What you need to do:
Return each line of the listing exactly as written.
━━━━━━━━━━━━━━━━━━━━━━━━━━━━━━
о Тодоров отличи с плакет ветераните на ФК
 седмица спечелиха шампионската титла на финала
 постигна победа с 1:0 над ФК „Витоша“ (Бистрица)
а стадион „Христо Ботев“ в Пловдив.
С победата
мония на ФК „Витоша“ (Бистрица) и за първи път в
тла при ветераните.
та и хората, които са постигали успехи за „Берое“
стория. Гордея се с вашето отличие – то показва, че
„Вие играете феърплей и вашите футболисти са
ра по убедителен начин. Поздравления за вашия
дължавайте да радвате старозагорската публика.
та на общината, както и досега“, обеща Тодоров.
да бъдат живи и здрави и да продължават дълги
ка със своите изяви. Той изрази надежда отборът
━━━━━━━━━━━━━━━━━━━━━━━━━━━━━━
Result below:
о Тодоров отличи с плакет ветераните на ФК
 седмица спечелиха шампионската титла на финала
 постигна победа с 1:0 над ФК „Витоша“ (Бистрица)
а стадион „Христо Ботев“ в Пловдив.
С победата
мония на ФК „Витоша“ (Бистрица) и за първи път в
тла при ветераните.
та и хората, които са постигали успехи за „Берое“
стория. Гордея се с вашето отличие – то показва, че
„Вие играете феърплей и вашите футболисти са
ра по убедителен начин. Поздравления за вашия
дължавайте да радвате старозагорската публика.
та на общината, както и досега“, обеща Тодоров.
да бъдат живи и здрави и да продължават дълги
ка със своите изяви. Той изрази надежда отборът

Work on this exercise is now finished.